Bryce Harper Phillies 225

“I’m thankful he didn’t order me shot,” Turner said.

In 1979 Kuhn fined Ray Kroc, owner of the San Diego Padres and the McDonald’s hamburger empire, $100,000, at the time the largest fine in baseball history, for tampering with Joe Morgan of the Cincinnati Reds and Graig Nettles of the New York Yankees. The penalty so discouraged Kroc that he withdrew from daily operation of the Padres.

“There’s a lot more future in hamburgers than in baseball,” Kroc said.

Other executives fell victim to Kuhn’s seriously aggressive view of tampering. None of his successors adopted as serious a stance on the issue. However, Rob Manfred, the current commissioner, is faced with what seems to be an obvious tampering case.

In this instance, though, the person who has allegedly tampered with a player is not an owner or an executive but another player.

No sooner had Bryce Harper signed a $330 million contract with the Philadelphia Phillies than he announced his intention to recruit Mike Trout to join him in Philadelphia. Trout, generally considered the best player in baseball, lives in Millville, N.J., not far from Philadelphia.

The problem is Trout has a contract with the Anaheim Angels, which has two years left and will pay Trout $66.5 million.

That inconvenient fact did not deter Harper. “If you don’t think I’m not going to call Mike Trout to come to Philly in 2020, you’re crazy,” he said in a radio interview in Clearwater, Fla. And in case listeners thought he might be joking, Harper told reporters the next day, “If I didn’t mean it, I wouldn’t have said it.”

The Angels, of course, heard Harper’s comments across the country at their spring camp in Tempe, Ariz.

“The organization reached out to MLB a few days ago about the topic,” Tim Mead, the Angels’ vice president for communications, said in an e-mail, adding in reference to General Manager Billy Eppler, “Billy had us report that to the media and declined to comment beyond.”

Dan Halem, deputy commissioner and M.L.B.’s chief legal officer, did not return telephone calls to discuss tampering, but Pat Courtney, the chief communications officer, said in an e-mail, “The Commissioner said on Wednesday ‘Given our rules, players recruiting other players who are still under contract or under reserve to another club is a rule violation.’ He said we have spoken with both teams.’”

OK, so Rob Manfred has spoken to the Phillies and the Angels, neither of whom had anything to do with Harper’s comments. What about Harper?

Commissioners, including Kuhn, have never disciplined players for tampering. For use of performance-enhancing drugs, yes. For tampering, no. Commissioners have sent warning letters to players who have tampered with other players.

David (Big Papi) Ortiz received such a letter in July 2016 after he publicly urged the Boston Red Sox to sign Toronto’s Edwin Encarnacin, who was eligible for free agency after that season. Encarnacion could replace Ortiz, who was retiring, as the Red Sox designated hitter.

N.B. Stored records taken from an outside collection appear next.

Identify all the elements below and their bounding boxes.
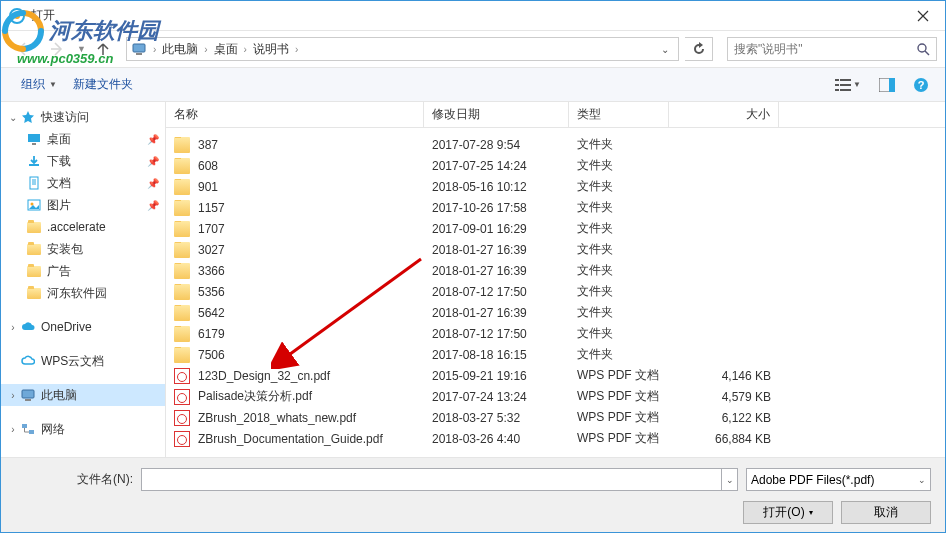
window-title: 打开 — [31, 7, 55, 24]
crumb-pc[interactable]: 此电脑 — [158, 41, 202, 58]
up-button[interactable] — [92, 38, 114, 60]
search-box[interactable] — [727, 37, 937, 61]
sidebar-item-label: 此电脑 — [41, 387, 77, 404]
file-type: 文件夹 — [569, 157, 669, 174]
refresh-button[interactable] — [685, 37, 713, 61]
svg-rect-20 — [22, 390, 34, 398]
search-icon[interactable] — [916, 42, 930, 56]
folder-icon — [174, 326, 190, 342]
svg-rect-16 — [32, 143, 36, 145]
file-row[interactable]: 61792018-07-12 17:50文件夹 — [166, 323, 945, 344]
file-row[interactable]: 11572017-10-26 17:58文件夹 — [166, 197, 945, 218]
chevron-right-icon: › — [7, 390, 19, 401]
file-row[interactable]: 123D_Design_32_cn.pdf2015-09-21 19:16WPS… — [166, 365, 945, 386]
file-row[interactable]: 9012018-05-16 10:12文件夹 — [166, 176, 945, 197]
pane-icon — [879, 78, 895, 92]
search-input[interactable] — [734, 42, 916, 56]
file-row[interactable]: 56422018-01-27 16:39文件夹 — [166, 302, 945, 323]
folder-icon — [174, 284, 190, 300]
file-date: 2018-03-26 4:40 — [424, 432, 569, 446]
breadcrumb[interactable]: › 此电脑 › 桌面 › 说明书 › ⌄ — [126, 37, 679, 61]
file-type: 文件夹 — [569, 283, 669, 300]
file-row[interactable]: ZBrush_2018_whats_new.pdf2018-03-27 5:32… — [166, 407, 945, 428]
folder-icon — [174, 263, 190, 279]
close-icon — [917, 10, 929, 22]
breadcrumb-dropdown[interactable]: ⌄ — [656, 44, 674, 55]
file-list-header: 名称 修改日期 类型 大小 — [166, 102, 945, 128]
crumb-folder[interactable]: 说明书 — [249, 41, 293, 58]
column-type[interactable]: 类型 — [569, 102, 669, 127]
file-row[interactable]: 33662018-01-27 16:39文件夹 — [166, 260, 945, 281]
file-row[interactable]: 30272018-01-27 16:39文件夹 — [166, 239, 945, 260]
organize-menu[interactable]: 组织 ▼ — [13, 72, 65, 97]
sidebar-install-pkg[interactable]: 安装包 — [1, 238, 165, 260]
cloud-icon — [19, 354, 37, 368]
file-type: 文件夹 — [569, 178, 669, 195]
sidebar-this-pc[interactable]: › 此电脑 — [1, 384, 165, 406]
sidebar-item-label: 文档 — [47, 175, 71, 192]
pin-icon: 📌 — [147, 178, 159, 189]
svg-rect-5 — [835, 79, 839, 81]
sidebar-accelerate[interactable]: .accelerate — [1, 216, 165, 238]
file-date: 2018-01-27 16:39 — [424, 243, 569, 257]
sidebar-desktop[interactable]: 桌面 📌 — [1, 128, 165, 150]
column-date[interactable]: 修改日期 — [424, 102, 569, 127]
organize-label: 组织 — [21, 76, 45, 93]
column-size[interactable]: 大小 — [669, 102, 779, 127]
file-name: 6179 — [198, 327, 225, 341]
sidebar-ads[interactable]: 广告 — [1, 260, 165, 282]
sidebar-onedrive[interactable]: › OneDrive — [1, 316, 165, 338]
sidebar-hdpark[interactable]: 河东软件园 — [1, 282, 165, 304]
file-row[interactable]: 6082017-07-25 14:24文件夹 — [166, 155, 945, 176]
file-row[interactable]: 53562018-07-12 17:50文件夹 — [166, 281, 945, 302]
crumb-desktop[interactable]: 桌面 — [210, 41, 242, 58]
recent-locations-dropdown[interactable]: ▼ — [77, 44, 86, 54]
sidebar-item-label: 下载 — [47, 153, 71, 170]
sidebar[interactable]: ⌄ 快速访问 桌面 📌 下载 📌 文档 📌 图片 📌 .accelerate — [1, 102, 166, 457]
file-type: WPS PDF 文档 — [569, 388, 669, 405]
cancel-button[interactable]: 取消 — [841, 501, 931, 524]
forward-button[interactable] — [43, 35, 71, 63]
chevron-right-icon: › — [7, 424, 19, 435]
file-row[interactable]: 75062017-08-18 16:15文件夹 — [166, 344, 945, 365]
sidebar-pictures[interactable]: 图片 📌 — [1, 194, 165, 216]
sidebar-network[interactable]: › 网络 — [1, 418, 165, 440]
svg-rect-15 — [28, 134, 40, 142]
file-name: 7506 — [198, 348, 225, 362]
file-row[interactable]: 3872017-07-28 9:54文件夹 — [166, 134, 945, 155]
sidebar-downloads[interactable]: 下载 📌 — [1, 150, 165, 172]
svg-rect-10 — [840, 89, 851, 91]
file-type: WPS PDF 文档 — [569, 367, 669, 384]
preview-pane-button[interactable] — [875, 76, 899, 94]
sidebar-quick-access[interactable]: ⌄ 快速访问 — [1, 106, 165, 128]
close-button[interactable] — [900, 1, 945, 31]
view-options-button[interactable]: ▼ — [831, 76, 865, 94]
sidebar-wps-cloud[interactable]: WPS云文档 — [1, 350, 165, 372]
filename-input[interactable] — [141, 468, 722, 491]
filetype-select[interactable]: Adobe PDF Files(*.pdf) ⌄ — [746, 468, 931, 491]
back-button[interactable] — [9, 35, 37, 63]
sidebar-documents[interactable]: 文档 📌 — [1, 172, 165, 194]
cloud-icon — [19, 320, 37, 334]
file-row[interactable]: 17072017-09-01 16:29文件夹 — [166, 218, 945, 239]
chevron-down-icon: ⌄ — [918, 475, 926, 485]
file-list[interactable]: 名称 修改日期 类型 大小 3872017-07-28 9:54文件夹60820… — [166, 102, 945, 457]
open-button[interactable]: 打开(O) ▾ — [743, 501, 833, 524]
file-name: ZBrush_Documentation_Guide.pdf — [198, 432, 383, 446]
file-date: 2017-07-24 13:24 — [424, 390, 569, 404]
chevron-right-icon: › — [151, 44, 158, 55]
pin-icon: 📌 — [147, 156, 159, 167]
new-folder-button[interactable]: 新建文件夹 — [65, 72, 141, 97]
file-row[interactable]: Palisade决策分析.pdf2017-07-24 13:24WPS PDF … — [166, 386, 945, 407]
chevron-down-icon: ▼ — [49, 80, 57, 89]
chevron-right-icon: › — [7, 322, 19, 333]
svg-rect-12 — [889, 78, 895, 92]
app-icon — [9, 8, 25, 24]
file-row[interactable]: ZBrush_Documentation_Guide.pdf2018-03-26… — [166, 428, 945, 449]
help-button[interactable]: ? — [909, 75, 933, 95]
file-date: 2018-01-27 16:39 — [424, 306, 569, 320]
filename-history-dropdown[interactable]: ⌄ — [722, 468, 738, 491]
column-name[interactable]: 名称 — [166, 102, 424, 127]
folder-icon — [25, 288, 43, 299]
svg-rect-7 — [835, 84, 839, 86]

If a player were fined or suspended for alleged tampering, the union would certainly file a grievance. In such cases, arbitrators often follow precedent, and there is no precedent for a player being fined or suspended for tampering. However, to have a precedent, doesn’t there have to be a first time?

The Harper case would present a perfect precedent. His recruiting comments on Trout are not the first time Harper has opened his mouth when he should have kept it shut.

In 2012, his rookie season, the 19-year-old outfielder for the Washington Nationalstweeted a message to Giancarlo Stanton, who then played for the Miami Marlins.

“You can always play for the Nats!” Harper tweeted. “We will take youanytime! Get some red, white and blue in your life!”

Stanton replied, “Dang bro, if only my last name backwards wasn’t NotNats!”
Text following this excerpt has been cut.